→ **About this task**
Scan the records below for the line containing "Banco Mundial" and the line containing "von 16x Quellen auf 4x". Copy both, plus every line between, exactly.

Transcribed page contents:
☆ ☆ ☆

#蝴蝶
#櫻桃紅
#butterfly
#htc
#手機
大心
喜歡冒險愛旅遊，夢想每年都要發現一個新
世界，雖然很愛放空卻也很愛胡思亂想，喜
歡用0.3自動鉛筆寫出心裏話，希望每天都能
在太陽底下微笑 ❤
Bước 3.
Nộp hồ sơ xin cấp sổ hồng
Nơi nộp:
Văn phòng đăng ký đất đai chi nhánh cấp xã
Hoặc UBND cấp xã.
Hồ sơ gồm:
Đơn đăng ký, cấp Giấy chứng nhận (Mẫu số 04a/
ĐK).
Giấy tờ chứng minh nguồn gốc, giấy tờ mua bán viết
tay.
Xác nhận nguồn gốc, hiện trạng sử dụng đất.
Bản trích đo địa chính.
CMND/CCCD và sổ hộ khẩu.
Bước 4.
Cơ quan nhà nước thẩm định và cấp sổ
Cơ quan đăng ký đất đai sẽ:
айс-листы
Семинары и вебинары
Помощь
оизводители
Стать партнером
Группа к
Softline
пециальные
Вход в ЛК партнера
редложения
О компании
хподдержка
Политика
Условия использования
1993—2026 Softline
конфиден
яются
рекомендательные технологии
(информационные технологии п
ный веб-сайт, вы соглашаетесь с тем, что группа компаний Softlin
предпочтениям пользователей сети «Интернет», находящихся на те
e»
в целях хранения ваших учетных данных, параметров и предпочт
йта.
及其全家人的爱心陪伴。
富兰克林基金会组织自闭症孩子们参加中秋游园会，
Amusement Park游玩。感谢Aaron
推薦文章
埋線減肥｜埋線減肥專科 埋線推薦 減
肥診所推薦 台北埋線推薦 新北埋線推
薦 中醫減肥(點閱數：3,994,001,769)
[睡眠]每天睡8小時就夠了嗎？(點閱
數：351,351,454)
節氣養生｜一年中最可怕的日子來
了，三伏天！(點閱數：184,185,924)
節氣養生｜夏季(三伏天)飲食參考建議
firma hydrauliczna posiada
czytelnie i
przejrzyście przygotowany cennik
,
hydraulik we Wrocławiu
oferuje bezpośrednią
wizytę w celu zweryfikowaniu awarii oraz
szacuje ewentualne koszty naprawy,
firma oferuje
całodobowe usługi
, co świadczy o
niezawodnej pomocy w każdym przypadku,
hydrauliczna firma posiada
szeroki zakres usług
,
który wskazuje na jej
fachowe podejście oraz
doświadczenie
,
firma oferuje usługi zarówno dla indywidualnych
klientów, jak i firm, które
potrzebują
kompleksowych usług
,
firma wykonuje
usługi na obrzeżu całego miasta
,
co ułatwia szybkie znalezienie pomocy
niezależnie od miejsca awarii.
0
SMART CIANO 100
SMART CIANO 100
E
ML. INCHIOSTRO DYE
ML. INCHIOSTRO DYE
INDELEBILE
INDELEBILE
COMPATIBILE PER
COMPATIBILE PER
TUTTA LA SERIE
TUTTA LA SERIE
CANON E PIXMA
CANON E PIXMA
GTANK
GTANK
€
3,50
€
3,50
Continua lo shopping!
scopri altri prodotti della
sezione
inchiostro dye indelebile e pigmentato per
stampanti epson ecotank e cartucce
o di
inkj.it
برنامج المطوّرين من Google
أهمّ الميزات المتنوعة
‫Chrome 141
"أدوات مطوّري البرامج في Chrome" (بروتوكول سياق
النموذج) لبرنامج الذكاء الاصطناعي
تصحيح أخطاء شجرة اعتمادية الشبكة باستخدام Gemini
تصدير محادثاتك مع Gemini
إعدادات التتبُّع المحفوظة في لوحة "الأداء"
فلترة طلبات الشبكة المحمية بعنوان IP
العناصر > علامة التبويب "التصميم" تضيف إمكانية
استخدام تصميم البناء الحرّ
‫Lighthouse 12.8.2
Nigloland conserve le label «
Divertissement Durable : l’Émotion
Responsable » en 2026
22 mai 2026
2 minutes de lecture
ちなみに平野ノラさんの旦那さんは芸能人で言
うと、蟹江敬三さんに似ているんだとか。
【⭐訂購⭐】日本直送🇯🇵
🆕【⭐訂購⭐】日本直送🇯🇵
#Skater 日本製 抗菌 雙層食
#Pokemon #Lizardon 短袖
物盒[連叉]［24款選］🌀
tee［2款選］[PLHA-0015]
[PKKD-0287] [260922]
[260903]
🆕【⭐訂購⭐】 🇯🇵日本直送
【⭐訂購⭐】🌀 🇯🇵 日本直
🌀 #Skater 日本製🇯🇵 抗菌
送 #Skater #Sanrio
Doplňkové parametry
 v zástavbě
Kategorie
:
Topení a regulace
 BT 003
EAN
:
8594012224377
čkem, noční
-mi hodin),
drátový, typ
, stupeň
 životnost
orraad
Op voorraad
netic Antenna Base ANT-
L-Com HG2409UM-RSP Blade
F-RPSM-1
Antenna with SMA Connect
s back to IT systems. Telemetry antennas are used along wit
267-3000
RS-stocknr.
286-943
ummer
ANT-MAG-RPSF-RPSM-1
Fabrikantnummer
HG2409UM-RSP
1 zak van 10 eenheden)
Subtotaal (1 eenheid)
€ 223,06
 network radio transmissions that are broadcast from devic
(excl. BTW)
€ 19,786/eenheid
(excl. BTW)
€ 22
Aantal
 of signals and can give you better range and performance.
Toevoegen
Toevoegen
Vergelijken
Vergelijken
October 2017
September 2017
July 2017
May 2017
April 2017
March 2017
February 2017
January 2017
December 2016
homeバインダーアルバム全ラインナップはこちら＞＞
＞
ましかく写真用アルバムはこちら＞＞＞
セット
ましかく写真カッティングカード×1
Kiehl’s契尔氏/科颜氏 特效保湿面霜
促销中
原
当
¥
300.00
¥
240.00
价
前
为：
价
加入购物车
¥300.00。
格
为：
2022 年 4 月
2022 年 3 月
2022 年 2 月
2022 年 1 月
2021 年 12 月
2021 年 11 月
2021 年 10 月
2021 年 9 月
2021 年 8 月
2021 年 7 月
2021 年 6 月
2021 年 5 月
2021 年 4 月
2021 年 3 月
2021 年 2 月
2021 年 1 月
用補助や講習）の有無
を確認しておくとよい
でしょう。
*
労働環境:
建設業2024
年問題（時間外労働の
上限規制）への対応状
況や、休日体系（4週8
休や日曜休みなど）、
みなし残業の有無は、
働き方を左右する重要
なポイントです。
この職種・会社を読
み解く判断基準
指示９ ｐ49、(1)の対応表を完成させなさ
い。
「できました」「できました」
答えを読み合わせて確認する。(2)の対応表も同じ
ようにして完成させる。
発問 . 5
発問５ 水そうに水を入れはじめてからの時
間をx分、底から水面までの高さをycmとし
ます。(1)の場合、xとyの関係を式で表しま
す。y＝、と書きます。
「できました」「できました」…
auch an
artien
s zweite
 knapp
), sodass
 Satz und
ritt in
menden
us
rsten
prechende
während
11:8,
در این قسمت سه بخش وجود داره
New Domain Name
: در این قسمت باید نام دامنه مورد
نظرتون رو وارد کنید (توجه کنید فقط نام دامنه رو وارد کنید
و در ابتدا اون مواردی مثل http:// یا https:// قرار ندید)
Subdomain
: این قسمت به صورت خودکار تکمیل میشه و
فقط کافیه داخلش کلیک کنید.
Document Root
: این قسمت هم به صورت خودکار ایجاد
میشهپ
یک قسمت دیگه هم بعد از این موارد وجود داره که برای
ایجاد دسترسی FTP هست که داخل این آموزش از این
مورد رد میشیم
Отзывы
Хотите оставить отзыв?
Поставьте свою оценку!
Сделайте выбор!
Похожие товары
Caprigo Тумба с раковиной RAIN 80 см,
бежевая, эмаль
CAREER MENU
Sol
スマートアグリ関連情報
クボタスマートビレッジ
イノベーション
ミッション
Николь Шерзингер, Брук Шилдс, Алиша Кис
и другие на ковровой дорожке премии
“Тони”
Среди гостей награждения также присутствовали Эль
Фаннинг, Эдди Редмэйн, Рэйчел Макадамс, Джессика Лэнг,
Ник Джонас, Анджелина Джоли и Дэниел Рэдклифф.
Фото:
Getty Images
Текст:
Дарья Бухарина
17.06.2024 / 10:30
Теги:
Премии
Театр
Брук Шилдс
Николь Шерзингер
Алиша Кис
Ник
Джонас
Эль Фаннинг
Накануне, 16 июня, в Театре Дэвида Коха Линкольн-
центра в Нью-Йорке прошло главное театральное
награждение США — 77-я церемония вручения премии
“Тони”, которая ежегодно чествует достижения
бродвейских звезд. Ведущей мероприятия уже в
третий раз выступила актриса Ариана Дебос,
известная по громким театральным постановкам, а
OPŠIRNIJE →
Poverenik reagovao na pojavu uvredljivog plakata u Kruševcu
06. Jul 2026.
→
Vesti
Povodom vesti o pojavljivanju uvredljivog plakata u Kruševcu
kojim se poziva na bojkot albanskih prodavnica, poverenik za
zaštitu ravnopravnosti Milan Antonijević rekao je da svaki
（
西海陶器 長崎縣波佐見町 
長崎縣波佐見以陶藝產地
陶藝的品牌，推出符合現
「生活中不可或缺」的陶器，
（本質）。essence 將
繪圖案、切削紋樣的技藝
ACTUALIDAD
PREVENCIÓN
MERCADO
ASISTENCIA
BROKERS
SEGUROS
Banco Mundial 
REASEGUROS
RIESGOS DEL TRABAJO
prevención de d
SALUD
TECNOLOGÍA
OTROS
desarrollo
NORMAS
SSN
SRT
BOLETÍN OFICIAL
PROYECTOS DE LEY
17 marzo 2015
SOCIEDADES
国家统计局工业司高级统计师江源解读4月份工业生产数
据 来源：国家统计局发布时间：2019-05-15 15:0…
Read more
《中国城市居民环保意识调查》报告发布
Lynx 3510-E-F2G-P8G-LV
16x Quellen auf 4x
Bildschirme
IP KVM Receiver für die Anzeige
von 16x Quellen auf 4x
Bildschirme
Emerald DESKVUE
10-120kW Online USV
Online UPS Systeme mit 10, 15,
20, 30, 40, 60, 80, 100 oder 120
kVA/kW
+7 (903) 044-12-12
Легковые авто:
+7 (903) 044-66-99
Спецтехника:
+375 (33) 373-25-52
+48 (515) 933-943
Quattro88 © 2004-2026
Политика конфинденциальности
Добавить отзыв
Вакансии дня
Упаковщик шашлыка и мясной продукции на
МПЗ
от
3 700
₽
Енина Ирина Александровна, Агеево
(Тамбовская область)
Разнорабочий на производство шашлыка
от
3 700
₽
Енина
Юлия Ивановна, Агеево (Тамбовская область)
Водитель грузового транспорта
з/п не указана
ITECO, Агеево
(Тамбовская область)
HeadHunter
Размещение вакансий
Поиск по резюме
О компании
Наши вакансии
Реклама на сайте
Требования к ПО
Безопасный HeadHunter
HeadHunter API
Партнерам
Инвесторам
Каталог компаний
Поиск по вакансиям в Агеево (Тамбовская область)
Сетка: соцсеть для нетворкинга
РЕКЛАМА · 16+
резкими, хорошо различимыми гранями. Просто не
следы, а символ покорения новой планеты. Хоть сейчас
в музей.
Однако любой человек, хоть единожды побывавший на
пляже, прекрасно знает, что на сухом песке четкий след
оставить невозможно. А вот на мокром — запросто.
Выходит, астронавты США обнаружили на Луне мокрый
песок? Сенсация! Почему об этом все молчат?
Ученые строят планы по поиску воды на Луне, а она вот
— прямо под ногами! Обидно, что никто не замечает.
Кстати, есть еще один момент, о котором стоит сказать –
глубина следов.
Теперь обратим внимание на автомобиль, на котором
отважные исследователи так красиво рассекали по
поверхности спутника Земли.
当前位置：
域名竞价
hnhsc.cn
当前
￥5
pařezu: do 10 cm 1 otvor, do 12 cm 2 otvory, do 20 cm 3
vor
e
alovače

☆ ☆ ☆

→ **Result of this task**
Banco Mundial 
REASEGUROS
RIESGOS DEL TRABAJO
prevención de d
SALUD
TECNOLOGÍA
OTROS
desarrollo
NORMAS
SSN
SRT
BOLETÍN OFICIAL
PROYECTOS DE LEY
17 marzo 2015
SOCIEDADES
国家统计局工业司高级统计师江源解读4月份工业生产数
据 来源：国家统计局发布时间：2019-05-15 15:0…
Read more
《中国城市居民环保意识调查》报告发布
Lynx 3510-E-F2G-P8G-LV
16x Quellen auf 4x
Bildschirme
IP KVM Receiver für die Anzeige
von 16x Quellen auf 4x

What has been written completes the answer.